"""

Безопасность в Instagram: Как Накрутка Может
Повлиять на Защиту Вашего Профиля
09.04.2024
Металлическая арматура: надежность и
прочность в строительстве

"""

ABOUT THIS TASK ::
Copy out every record above exactly as written.

ANSWER SPACE ::
Безопасность в Instagram: Как Накрутка Может
Повлиять на Защиту Вашего Профиля
09.04.2024
Металлическая арматура: надежность и
прочность в строительстве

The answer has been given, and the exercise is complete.